A Vaccine to Treat Non-Hodgkin Lymphoma Advancing in Clinical Trials
, by NCI Staff
In some people with non-Hodgkin lymphoma (NHL), treating a single tumor with a mix of cancer therapies can help to shrink, or eliminate, tumors in other parts of the body, findings from a small clinical trial suggest.
The approach is called an in situ vaccine because it uses something in the body (in situ)—in this case, an individual tumor—to help create a body-wide immune response. It’s currently being tested in a small clinical trial of patients with slow-growing, or indolent, subtypes of NHL. Initial results from the trial showed that delivering the treatment directly to a single tumor in a patient could create an immune response against, and shrink, tumors throughout the body.
The findings were reported by Linda Hammerich, Ph.D., and Joshua Brody, M.D., of the Mount Sinai School of Medicine in New York, and their colleagues April 8 in Nature Medicine.
In addition, experiments the research team performed in mice suggested that the vaccine may be even more effective when combined with an immune checkpoint inhibitor, a form of immunotherapy that is already used to treat Hodgkin lymphoma and many other cancers. As a result, the research team recently launched a second clinical trial to test the vaccine in combination with an immune checkpoint inhibitor.
Although it’s still too early to say what will become of the vaccine used in this most recent trial, the approach “looks to be very promising,” said Benjamin Heyman, M.D., of the University of California, San Diego, whose research focuses on developing immunotherapies for lymphoma but who was not involved in the study.
“This is certainly an important proof-of-concept finding,” agreed Wyndham Wilson, M.D., of NCI’s Center for Cancer Research, who also was not involved in the study.
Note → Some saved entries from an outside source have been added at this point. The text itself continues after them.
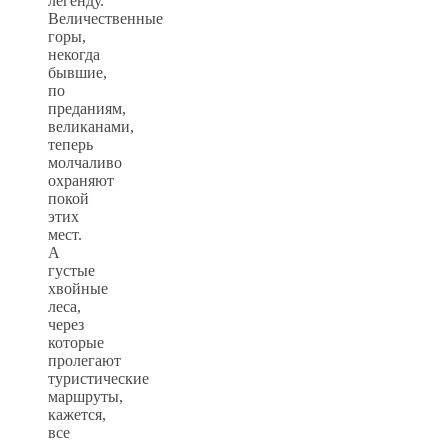
легенду.
Величественные
горы,
некогда
бывшие,
по
преданиям,
великанами,
теперь
молчаливо
охраняют
покой
этих
мест.
А
густые
хвойные
леса,
через
которые
пролегают
туристические
маршруты,
кажется,
все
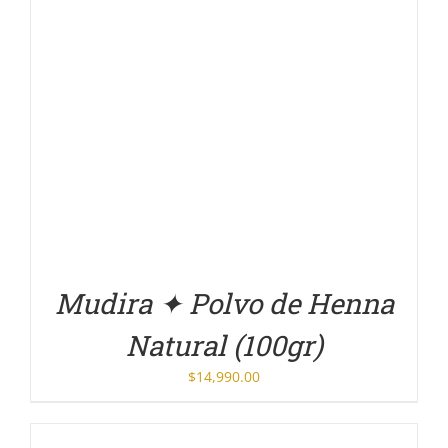
DETALLES
Mudira ✦ Polvo de Henna
Natural (100gr)
$
14,990.00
But whether the results seen in the trial participants will “turn out to be clinically meaningful will take more follow-up,” he cautioned.
Using Tumors to Kickstart an Immune Response
Because indolent NHL develops so slowly (and often causes no symptoms), a major research emphasis has been on developing non–chemotherapy-based treatments, with the goal of limiting the development of treatment-related side effects and the risk of therapy-related second cancers.
Some existing therapies for indolent NHL, such as rituximab (Rituxan), already work in part by aiding the immune system in killing tumor cells, Dr. Wilson said. But they can cause side effects and don’t provide long-term remissions for many people.
Other immune-based treatments, such as immune checkpoint inhibitors, have shown limited efficacy against indolent NHL, Dr. Brody said.
An in situ vaccine makes sense to test in indolent NHL for several reasons, he added.
For example, checkpoint inhibitors and another form of immunotherapy called CAR T-cell therapy—both of which affect the behavior of T cells, the immune system’s primary killer of cancer cells—can shrink tumors in people with Hodgkin lymphoma.
“So that’s proof of principle that T cells can kill lymphoma cells,” he said.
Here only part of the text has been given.